Ransomware groups are of late increasingly targeting not only Windows computers, but Linux devices and ESXi virtual machines. We’ve already spotlighted the BlackCat gang, which distributes malware written in the cross-platform language Rust and is capable of encrypting such systems. Our experts analyzed two more malware families that recently appeared on the dark web with similar functionality: Black Basta and Luna.
Black Basta — ransomware for ESXi
Black Basta was first discovered in February. It exists in two versions: for Windows and for Linux, with the latter primarily targeting ESXi virtual machine images. A standout feature of the Windows version is that it boots the system in safe mode before encrypting. This allows the malware to evade detection by security solutions, many of which don’t work in safe mode.

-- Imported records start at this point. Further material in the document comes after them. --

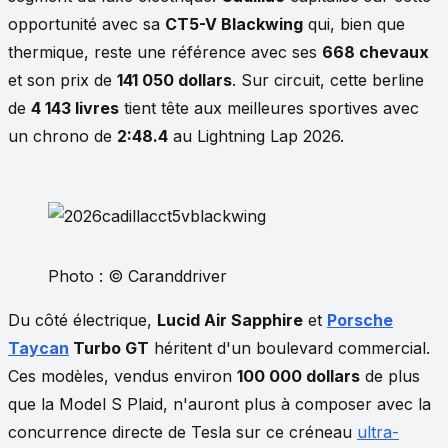
opportunité avec sa
CT5-V Blackwing
qui, bien que
thermique, reste une référence avec ses
668 chevaux
et son prix de
141 050 dollars
. Sur circuit, cette berline
de
4 143 livres
tient tête aux meilleures sportives avec
un chrono de
2:48.4
au Lightning Lap 2026.
Photo : © Caranddriver
Du côté électrique,
Lucid Air Sapphire
et
Porsche
Taycan
Turbo GT
héritent d'un boulevard commercial.
Ces modèles, vendus environ
100 000 dollars
de plus
que la Model S Plaid, n'auront plus à composer avec la
concurrence directe de Tesla sur ce créneau
ultra-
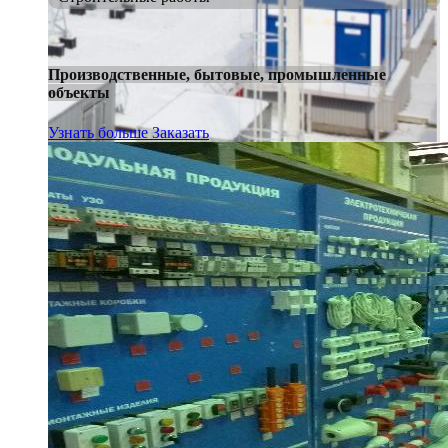
Производственные, бытовые, промышленные
объекты
Узнать больше
Заказать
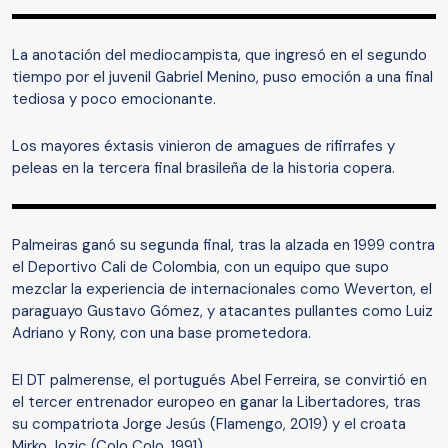
La anotación del mediocampista, que ingresó en el segundo
tiempo por el juvenil Gabriel Menino, puso emoción a una final
tediosa y poco emocionante.
Los mayores éxtasis vinieron de amagues de rifirrafes y
peleas en la tercera final brasileña de la historia copera.
Palmeiras ganó su segunda final, tras la alzada en 1999 contra
el Deportivo Cali de Colombia, con un equipo que supo
mezclar la experiencia de internacionales como Weverton, el
paraguayo Gustavo Gómez, y atacantes pullantes como Luiz
Adriano y Rony, con una base prometedora.
El DT palmerense, el portugués Abel Ferreira, se convirtió en
el tercer entrenador europeo en ganar la Libertadores, tras
su compatriota Jorge Jesús (Flamengo, 2019) y el croata
Mirko Jozic (Colo Colo, 1991).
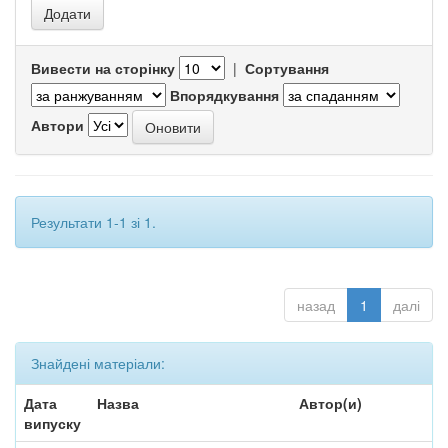
Вивести на сторінку
|
Сортування
Впорядкування
Автори
Результати 1-1 зі 1.
назад
1
далі
Знайдені матеріали:
Дата
Назва
Автор(и)
випуску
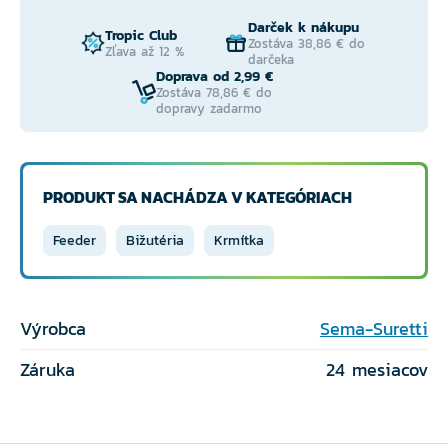
Darček k nákupu
Tropic Club
Zostáva 38,86 € do
Zľava až 12 %
darčeka
Doprava od 2,99 €
Zostáva 78,86 € do
dopravy zadarmo
PRODUKT SA NACHÁDZA V KATEGÓRIACH
Feeder
Bižutéria
Krmítka
Výrobca
Sema-Suretti
Záruka
24 mesiacov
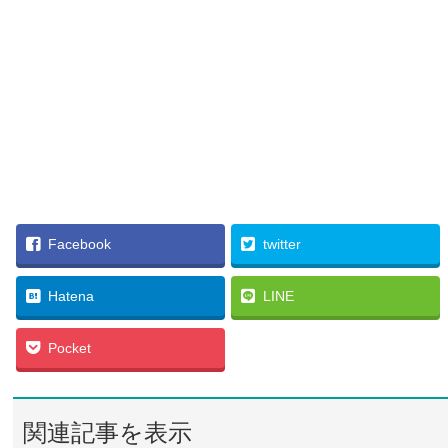
Facebook
twitter
Hatena
LINE
Pocket
関連記事を表示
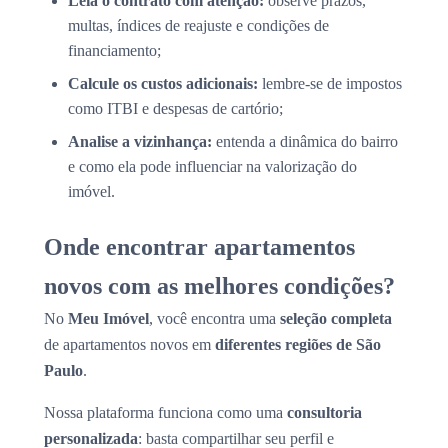
Leia o contrato com atenção:
observe prazos,
multas, índices de reajuste e condições de
financiamento;
Calcule os custos adicionais:
lembre-se de impostos
como ITBI e despesas de cartório;
Analise a vizinhança:
entenda a dinâmica do bairro
e como ela pode influenciar na valorização do
imóvel.
Onde encontrar apartamentos
novos com as melhores condições?
No
Meu Imóvel
, você encontra uma
seleção completa
de apartamentos novos em
diferentes regiões de São
Paulo
.
Nossa plataforma funciona como uma
consultoria
personalizada
: basta compartilhar seu perfil e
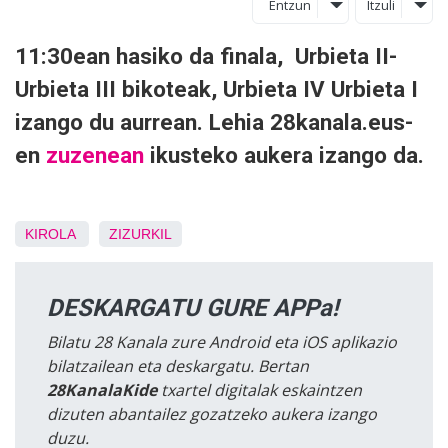
Entzun
Itzuli
11:30ean hasiko da finala, Urbieta II-
Urbieta III bikoteak, Urbieta IV Urbieta I
izango du aurrean. Lehia 28kanala.eus-
en
zuzenean
ikusteko aukera izango da.
KIROLA
ZIZURKIL
DESKARGATU GURE APPa!
Bilatu 28 Kanala zure Android eta iOS aplikazio
bilatzailean eta deskargatu. Bertan
28KanalaKide
txartel digitalak eskaintzen
dizuten abantailez gozatzeko aukera izango
duzu.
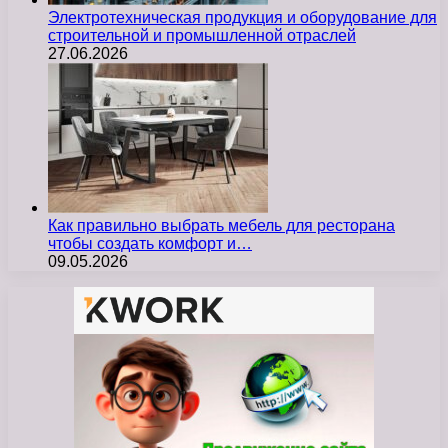
Электротехническая продукция и оборудование для
строительной и промышленной отраслей
27.06.2026
Как правильно выбрать мебель для ресторана
чтобы создать комфорт и…
09.05.2026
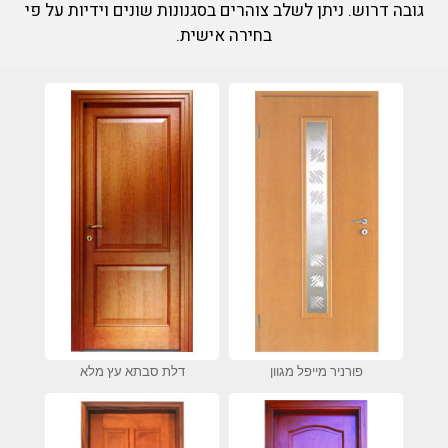
גובה דרוש. ניתן לשלב צוהרים בסגנונות שונים וידיות על פי
בחירה אישית.
פורניר מייפל מגוון
דלת סבתא עץ מלא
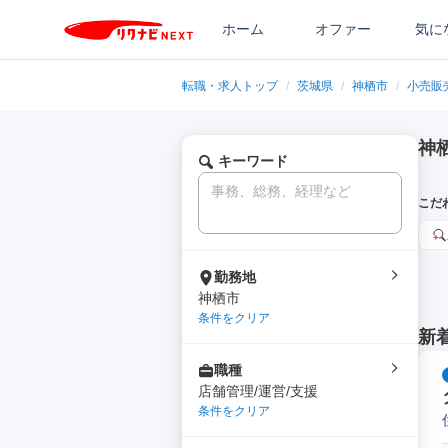
ホーム
オファー
気に
転職・求人トップ
/
茨城県
/
神栖市
/
小売販
神
キーワード
こだ
勤務地
神栖市
条件をクリア
新
職種
店舗管理/運営/支援
条件をクリア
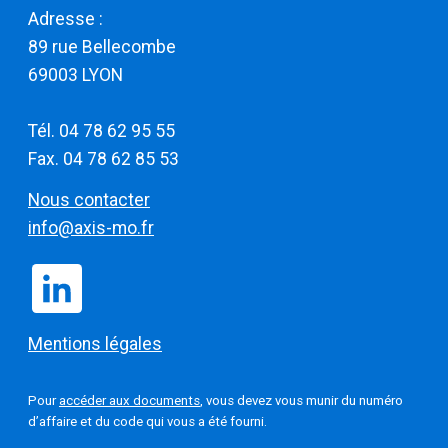
Adresse :
​​​​​​​89 rue Bellecombe
69003 LYON
Tél. 04 78 62 95 55
Fax. 04 78 62 85 53
Nous contacter
info@axis-mo.fr
Mentions légales
Pour
accéder aux documents
, vous devez vous munir du numéro
d’affaire et du code qui vous a été fourni.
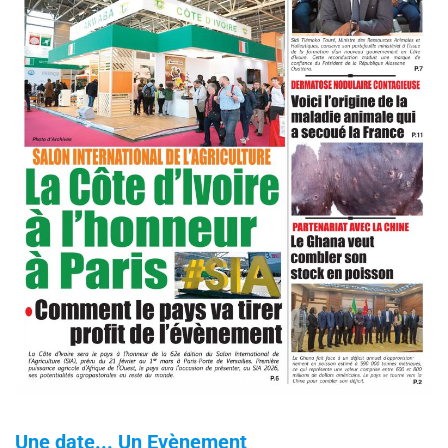
Une date... Un Evènement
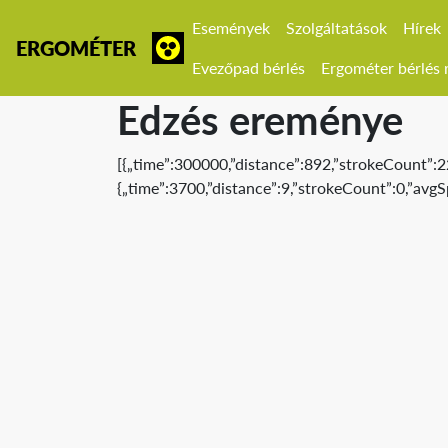
Események
Szolgáltatások
Hírek
ERGOMÉTER
Evezőpad bérlés
Ergométer bérlés r
Edzés ereménye
[{„time”:300000,”distance”:892,”strokeCount”:22
{„time”:3700,”distance”:9,”strokeCount”:0,”avgS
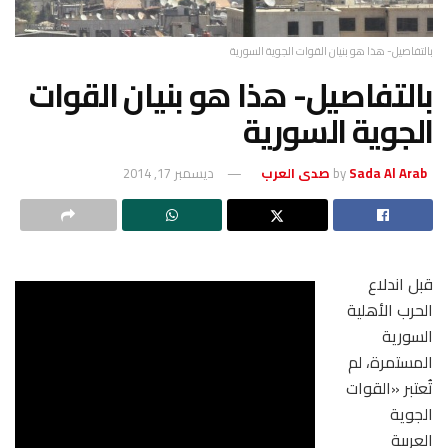
بالتفاصيل- هذا هو بنيان القوات الجوية السورية
بالتفاصيل- هذا هو بنيان القوات
الجوية السورية
Sada Al Arab صدى العرب
by
ديسمبر 17, 2014
قبل اندلاع
الحرب الأهلية
السورية
المستمرة، لم
تُعتبر «القوات
الجوية
العربية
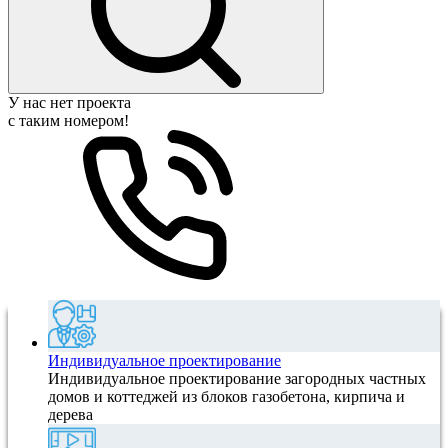
У нас нет проекта
с таким номером!
Индивидуальное проектирование
Индивидуальное проектирование загородных частных
домов и коттеджей из блоков газобетона, кирпича и
дерева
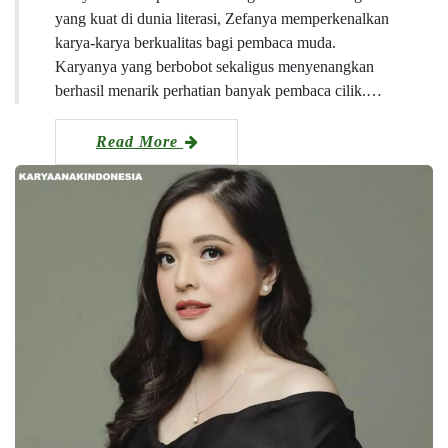
yang kuat di dunia literasi, Zefanya memperkenalkan
karya-karya berkualitas bagi pembaca muda.
Karyanya yang berbobot sekaligus menyenangkan
berhasil menarik perhatian banyak pembaca cilik.…
Read More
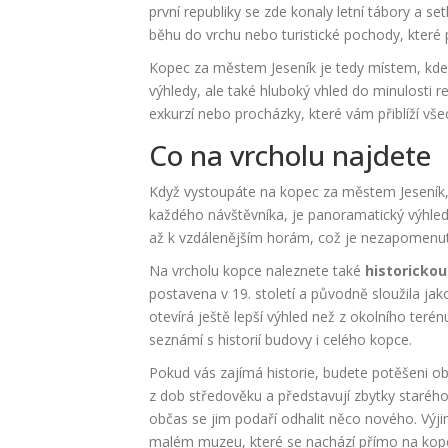
první republiky se zde konaly letní tábory a s
běhu do vrchu nebo turistické pochody, které p
Kopec za městem Jeseník je tedy místem, kde s
výhledy, ale také hluboký vhled do minulosti r
exkurzí nebo procházky, které vám přiblíží vš
Co na vrcholu najdete
Když vystoupáte na kopec za městem Jeseník, 
každého návštěvníka, je panoramatický výhled n
až k vzdálenějším horám, což je nezapomenute
Na vrcholu kopce naleznete také
historicko
postavena v 19. století a původně sloužila jako
otevírá ještě lepší výhled než z okolního teré
seznámí s historií budovy i celého kopce.
Pokud vás zajímá historie, budete potěšeni ob
z dob středověku a představují zbytky starého
občas se jim podaří odhalit něco nového. Výji
malém muzeu, které se nachází přímo na kopc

At the time of posting, Black Basta operators had released information on 40 victims, among them manufacturing and electronics firms, contractors, and others. According to Kaspersky, their targets are located in the U.S., Australia, Europe, Asia, and Latin America.
Luna — more Rust-based ransomware
Our researchers discovered the Luna malware in June. Also written in Rust, it’s capable of encrypting both Windows and Linux devices, as well as ESXi virtual machine images. In an ad on the dark web, the cybercriminals claim to cooperate only with Russian-speaking partners. This means that the targets of interest to the attackers most likely are outside the former Soviet Union. This is also evidenced by the fact that the ransom note embedded into the code of the ransomware is written in English, albeit with mistakes.
How to protect yourself from ransomware
Ransomware remains a serious threat to business. New players continue to appear on the market and quickly pick up on the most disruptive trends. To stay safe, you need to always be tuned in to the threat landscape and build your protection strategy based on it.
And remember that all internet-facing corporate devices must be equipped with security solutions, including servers running Linux — attacks on them have become more frequent recently.